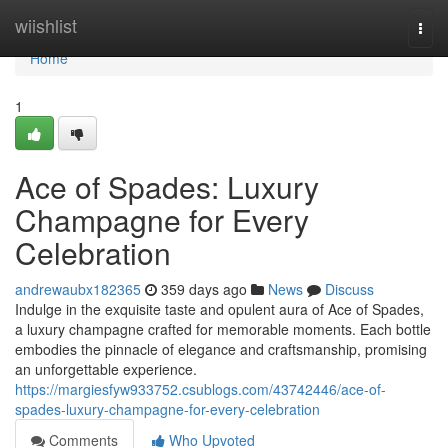
Home
wiishlist
Togg
navi
Home
1
Ace of Spades: Luxury
Champagne for Every
Celebration
andrewaubx182365
359 days ago
News
Discuss
Indulge in the exquisite taste and opulent aura of Ace of Spades,
a luxury champagne crafted for memorable moments. Each bottle
embodies the pinnacle of elegance and craftsmanship, promising
an unforgettable experience.
https://margiesfyw933752.csublogs.com/43742446/ace-of-
spades-luxury-champagne-for-every-celebration
Comments
Who Upvoted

■ Required action:
Quote each record exactly as it stands, minus the pictures.

■ Result of the exercise:
Home
wiishlist
Togg
navi
Home
1
Ace of Spades: Luxury
Champagne for Every
Celebration
andrewaubx182365
359 days ago
News
Discuss
Indulge in the exquisite taste and opulent aura of Ace of Spades,
a luxury champagne crafted for memorable moments. Each bottle
embodies the pinnacle of elegance and craftsmanship, promising
an unforgettable experience.
https://margiesfyw933752.csublogs.com/43742446/ace-of-
spades-luxury-champagne-for-every-celebration
Comments
Who Upvoted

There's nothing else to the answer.